É impressionante como, ao longo de quase 50 anos, os incursos de Elias à relação entre sociedade e indivíduos se atêm a certas premissas, que articulam toda sua produção sociológica. Ele parte do reconhecimento de que cada indivíduo tem um campo limitado de possibilidades no interior da sociedade na qual se vê inserido, sua função. Esta função não apenas precede o indivíduo; sua variação define diferentes tipos de sociedade. Entretanto, já nos adverte em 1939, devemos nos precaver de enxergar nesta gramática das relações sociais algo externo e acima dos indivíduos.
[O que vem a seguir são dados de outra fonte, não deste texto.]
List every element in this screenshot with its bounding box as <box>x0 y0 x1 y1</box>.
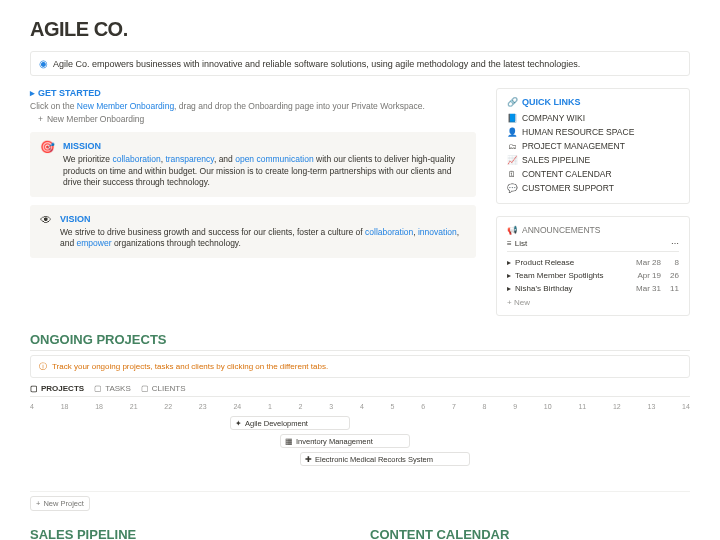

Fazê-lo significaria transformar a sociologia numa metafísica, pois estaríamos atribuindo a toda regularidade social o caráter de substância, de algo supra-individual, em analogia às forças substanciais naturais. Tampouco serve, na contramão do primeiro equívoco, substancializar o indivíduo, como se, antes de toda relação, ele já fosse dotado de uma "natureza" (a liberdade, dirão alguns), de uma essência à qual se sobrepõem, em um segundo momento, determinações sociais.
A solução de Elias aproxima-se das análises de Wittgenstein sobre a linguagem no Tractatus (1921). Ele concebe a relação entre sociedade e indivíduos tal como a entre a melodia e suas notas. Não há como pensar o simples sem examinar, desde o início, sua inserção na estrutura. Mas esta estrutura também não subsiste sem a articulação dos indivíduos que a compõem. Ela é, justamente, esta composição. Em si mesmo, portanto, o indivíduo é insaturado.
É nas relações com outros indivíduos que ele satura suas valências, emergindo daí como portador de uma determinada identidade social. Substancializar esta identidade –por exemplo, concebendo-a sob o modelo de ação e reação entre corpos físicos, ou sob o modelo fisiológico da relação entre estímulo e resposta– equivale a perder de vista a historicidade intrínseca aos fenômenos sociais. Noutros termos, equivale a perder de vista que o processo de individuação que define indivíduos transcorre no tempo e se modifica ao longo da história.
Com isto, a própria dinâmica das transformações sociais é reinterpretada. Não há porque explicá-las por uma causalidade externa às estruturas funcionais em que se inscrevem os indivíduos, hipostasiando as mudanças a que dão origem na figura hegeliana do Espírito Absoluto, da luta de classes ou (do outro lado da disputa) na decisão soberana dos grandes homens da história. Se há mudanças, estas se devem ao fato de que, em certas formas de vida, os indivíduos se alinham em grupos funcionais que entram em conflito, empurrando toda rede social para novas configurações estruturais. Veja-se, a este respeito, A Sociedade da Corte e O Processo Civilizador, onde Elias examina a modernização da sociedade ocidental, perseguindo o desenvolvimento da imagem que os indivíduos fazem de si mesmos em função dos realinhamentos estruturais que pontuam suas identidades sociais.
No fundo, a própria oposição entre indivíduo e sociedade é fruto da imagem que o homem moderno tem de si mesmo. Sub-repticiamente, tal imagem se converte em premissa da investigação sociológica, orientando a compreensão das relações entre indivíduo e sociedade. Elias reencontra seu ponto de partida: a conversão da sociologia numa metafísica que substancializa indivíduo ou sociedade decorre do estruturamento social do indivíduo moderno. A antinomia entre coletivistas e individualistas, portanto, dissolve-se numa disputa ideológica –que, o autor o reconhece, possui uma enorme eficácia social. Manobra ousada, para sorte do leitor: a um só tempo, faz de Elias crítico do dogmatismo sem alinhá-lo nas fileiras do positivismo.